**What is expected:**
Determine how many lines of the entries that follow contain "support", and respond with that number alone.

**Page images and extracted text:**
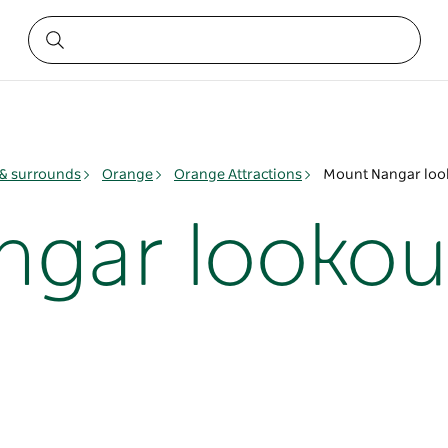
& surrounds
Orange
Orange Attractions
Mount Nangar loo
ngar lookou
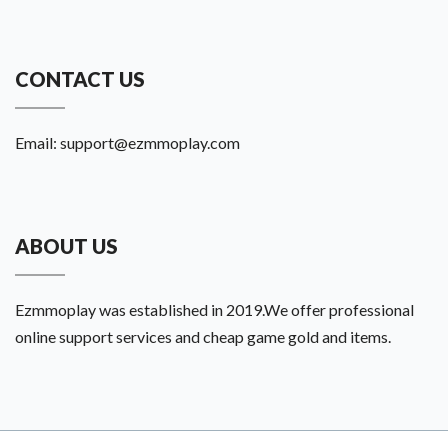
CONTACT US
Email:
support@ezmmoplay.com
ABOUT US
Ezmmoplay was established in 2019.We offer professional
online support services and cheap game gold and items.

**Solution to this problem:**
2